▶ **WHAT YOU WILL DO**:
Only a number is wanted here: the count of lines in the entries below that include the word "avril".
*** Opening MATERIAL SUPPLIED ***
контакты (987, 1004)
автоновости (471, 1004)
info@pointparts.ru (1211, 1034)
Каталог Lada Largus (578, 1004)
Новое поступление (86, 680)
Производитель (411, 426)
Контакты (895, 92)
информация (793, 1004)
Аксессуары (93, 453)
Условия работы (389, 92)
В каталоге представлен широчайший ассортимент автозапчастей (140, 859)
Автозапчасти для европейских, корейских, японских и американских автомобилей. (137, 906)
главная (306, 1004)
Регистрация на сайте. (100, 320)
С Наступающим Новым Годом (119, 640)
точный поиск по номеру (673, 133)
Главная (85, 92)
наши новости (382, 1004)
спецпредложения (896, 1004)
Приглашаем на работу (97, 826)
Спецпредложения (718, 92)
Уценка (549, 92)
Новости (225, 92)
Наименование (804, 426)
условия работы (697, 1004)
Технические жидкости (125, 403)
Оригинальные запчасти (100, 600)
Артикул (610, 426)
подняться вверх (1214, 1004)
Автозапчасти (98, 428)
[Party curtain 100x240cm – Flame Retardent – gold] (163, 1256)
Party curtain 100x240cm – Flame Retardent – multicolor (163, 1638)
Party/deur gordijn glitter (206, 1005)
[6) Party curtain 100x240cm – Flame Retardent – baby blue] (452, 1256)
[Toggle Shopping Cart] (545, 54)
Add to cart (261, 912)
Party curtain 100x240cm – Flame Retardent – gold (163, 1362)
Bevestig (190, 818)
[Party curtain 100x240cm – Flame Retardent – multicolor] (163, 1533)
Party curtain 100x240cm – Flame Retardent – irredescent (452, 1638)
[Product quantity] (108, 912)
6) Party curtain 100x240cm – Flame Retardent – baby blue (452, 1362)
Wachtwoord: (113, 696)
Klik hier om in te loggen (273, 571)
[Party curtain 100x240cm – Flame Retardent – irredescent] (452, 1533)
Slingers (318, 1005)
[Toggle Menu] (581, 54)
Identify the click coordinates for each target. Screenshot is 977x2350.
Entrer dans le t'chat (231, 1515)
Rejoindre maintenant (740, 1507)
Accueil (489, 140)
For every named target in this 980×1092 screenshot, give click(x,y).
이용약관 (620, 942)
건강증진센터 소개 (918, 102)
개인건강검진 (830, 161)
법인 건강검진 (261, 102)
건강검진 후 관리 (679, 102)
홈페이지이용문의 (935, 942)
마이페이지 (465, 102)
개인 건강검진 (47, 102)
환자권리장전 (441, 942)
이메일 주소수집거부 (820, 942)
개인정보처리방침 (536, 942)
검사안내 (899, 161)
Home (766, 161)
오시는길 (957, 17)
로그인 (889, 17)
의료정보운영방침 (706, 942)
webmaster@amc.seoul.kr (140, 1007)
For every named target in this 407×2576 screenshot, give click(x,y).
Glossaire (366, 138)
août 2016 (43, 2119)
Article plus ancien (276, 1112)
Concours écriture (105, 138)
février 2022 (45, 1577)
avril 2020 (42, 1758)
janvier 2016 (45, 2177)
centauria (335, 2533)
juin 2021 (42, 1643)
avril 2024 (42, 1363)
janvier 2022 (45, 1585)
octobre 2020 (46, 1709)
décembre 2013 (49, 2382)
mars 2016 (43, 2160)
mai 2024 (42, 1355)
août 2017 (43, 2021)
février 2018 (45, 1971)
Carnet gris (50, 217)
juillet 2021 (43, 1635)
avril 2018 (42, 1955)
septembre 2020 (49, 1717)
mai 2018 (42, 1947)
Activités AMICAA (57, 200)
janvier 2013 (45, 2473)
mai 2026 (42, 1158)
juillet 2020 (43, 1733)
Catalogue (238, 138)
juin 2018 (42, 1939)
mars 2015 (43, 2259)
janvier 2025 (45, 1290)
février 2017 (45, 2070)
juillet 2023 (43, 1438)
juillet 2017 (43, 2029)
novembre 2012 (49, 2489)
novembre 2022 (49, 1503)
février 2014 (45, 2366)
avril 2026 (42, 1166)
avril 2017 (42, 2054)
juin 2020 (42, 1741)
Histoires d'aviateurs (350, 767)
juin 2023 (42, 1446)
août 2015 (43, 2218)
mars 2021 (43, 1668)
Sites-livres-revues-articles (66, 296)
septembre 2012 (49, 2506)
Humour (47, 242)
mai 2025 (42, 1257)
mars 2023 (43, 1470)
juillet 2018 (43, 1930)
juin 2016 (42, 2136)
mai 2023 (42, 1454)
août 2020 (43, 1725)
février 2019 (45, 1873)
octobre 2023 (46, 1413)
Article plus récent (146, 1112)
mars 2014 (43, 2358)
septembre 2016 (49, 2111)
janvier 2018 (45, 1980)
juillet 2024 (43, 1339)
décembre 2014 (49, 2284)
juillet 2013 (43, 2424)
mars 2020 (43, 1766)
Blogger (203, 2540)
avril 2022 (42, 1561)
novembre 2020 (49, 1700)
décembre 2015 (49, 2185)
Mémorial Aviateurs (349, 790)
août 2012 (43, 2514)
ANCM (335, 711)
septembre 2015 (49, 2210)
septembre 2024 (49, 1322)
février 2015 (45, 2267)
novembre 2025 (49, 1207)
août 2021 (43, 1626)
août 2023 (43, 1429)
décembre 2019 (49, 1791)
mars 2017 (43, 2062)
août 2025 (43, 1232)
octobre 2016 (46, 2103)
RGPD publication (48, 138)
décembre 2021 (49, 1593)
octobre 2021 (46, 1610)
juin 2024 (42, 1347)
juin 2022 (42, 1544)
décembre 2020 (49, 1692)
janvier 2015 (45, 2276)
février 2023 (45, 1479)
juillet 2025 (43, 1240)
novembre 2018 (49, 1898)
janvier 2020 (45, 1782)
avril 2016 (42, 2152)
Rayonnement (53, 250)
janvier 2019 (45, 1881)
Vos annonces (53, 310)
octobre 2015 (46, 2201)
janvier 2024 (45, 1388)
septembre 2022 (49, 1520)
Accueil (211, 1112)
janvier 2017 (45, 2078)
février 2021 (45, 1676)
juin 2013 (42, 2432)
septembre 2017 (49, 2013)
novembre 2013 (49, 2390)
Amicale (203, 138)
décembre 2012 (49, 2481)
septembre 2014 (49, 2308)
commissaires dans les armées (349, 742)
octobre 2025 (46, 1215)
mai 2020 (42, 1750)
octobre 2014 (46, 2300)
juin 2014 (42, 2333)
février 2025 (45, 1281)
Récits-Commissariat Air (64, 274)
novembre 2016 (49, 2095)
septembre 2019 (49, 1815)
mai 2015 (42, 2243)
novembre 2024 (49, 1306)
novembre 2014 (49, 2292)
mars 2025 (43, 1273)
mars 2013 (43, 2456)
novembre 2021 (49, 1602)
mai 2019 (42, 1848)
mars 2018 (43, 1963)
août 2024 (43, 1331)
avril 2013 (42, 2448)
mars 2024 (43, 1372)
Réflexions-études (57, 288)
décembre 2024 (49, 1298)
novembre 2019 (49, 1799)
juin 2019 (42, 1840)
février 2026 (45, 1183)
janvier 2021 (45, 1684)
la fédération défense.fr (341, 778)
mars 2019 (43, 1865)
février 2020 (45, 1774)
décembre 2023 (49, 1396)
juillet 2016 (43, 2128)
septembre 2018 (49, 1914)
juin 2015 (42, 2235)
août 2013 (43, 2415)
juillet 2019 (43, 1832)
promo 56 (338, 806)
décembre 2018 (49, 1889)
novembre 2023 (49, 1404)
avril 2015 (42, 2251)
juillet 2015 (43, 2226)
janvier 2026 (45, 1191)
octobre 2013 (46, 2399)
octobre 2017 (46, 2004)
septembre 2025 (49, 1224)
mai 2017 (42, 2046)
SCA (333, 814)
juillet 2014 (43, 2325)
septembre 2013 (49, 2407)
*** Closing MATERIAL SUPPLIED ***
▶ **WRITTEN RESPONSE**:
9